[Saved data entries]
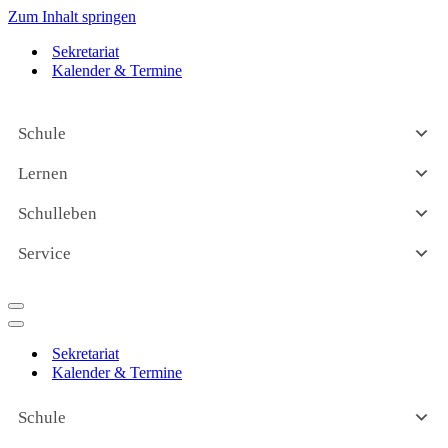
Zum Inhalt springen
Sekretariat
Kalender & Termine
Schule
Lernen
Schulleben
Service
Navigationsmenü
Navigationsmenü
Sekretariat
Kalender & Termine
Schule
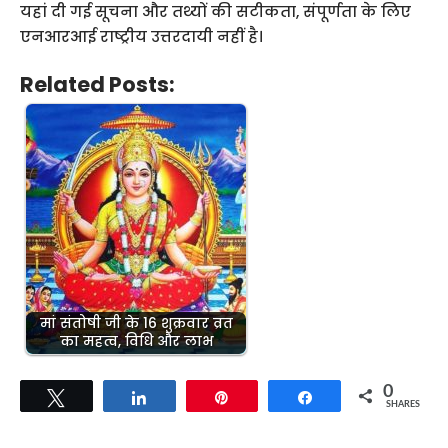
यहां दी गई सूचना और तथ्यों की सटीकता, संपूर्णता के लिए
एनआरआई राष्ट्रीय उत्तरदायी नहीं है।
Related Posts:
मां संतोषी जी के 16 शुक्रवार व्रत
का महत्व, विधि और लाभ
0
Tweet
Share
Pin
Share
SHARES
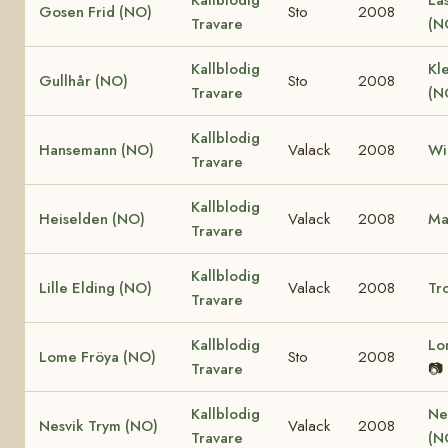
Gosen Frid (NO)
Sto
2008
Travare
(N
Kallblodig
Kle
Gullhår (NO)
Sto
2008
Travare
(N
Kallblodig
Hansemann (NO)
Valack
2008
Wi
Travare
Kallblodig
Heiselden (NO)
Valack
2008
Ma
Travare
Kallblodig
Lille Elding (NO)
Valack
2008
Tro
Travare
Kallblodig
Lo
Lome Fröya (NO)
Sto
2008
Travare
📷
Kallblodig
Ne
Nesvik Trym (NO)
Valack
2008
Travare
(N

**To do**
Aside from the pictures, copy all of the entries exactly.

**Your response**
Zum Inhalt springen
Sekretariat
Kalender & Termine
Schule
Lernen
Schulleben
Service
Navigationsmenü
Navigationsmenü
Sekretariat
Kalender & Termine
Schule
यहां दी गई सूचना और तथ्यों की सटीकता, संपूर्णता के लिए
एनआरआई राष्ट्रीय उत्तरदायी नहीं है।
Related Posts:
मां संतोषी जी के 16 शुक्रवार व्रत
का महत्व, विधि और लाभ
0
Tweet
Share
Pin
Share
SHARES
Gosen Frid (NO)
Sto
2008
Travare
(N
Kallblodig
Kle
Gullhår (NO)
Sto
2008
Travare
(N
Kallblodig
Hansemann (NO)
Valack
2008
Wi
Travare
Kallblodig
Heiselden (NO)
Valack
2008
Ma
Travare
Kallblodig
Lille Elding (NO)
Valack
2008
Tro
Travare
Kallblodig
Lo
Lome Fröya (NO)
Sto
2008
Travare
📷
Kallblodig
Ne
Nesvik Trym (NO)
Valack
2008
Travare
(N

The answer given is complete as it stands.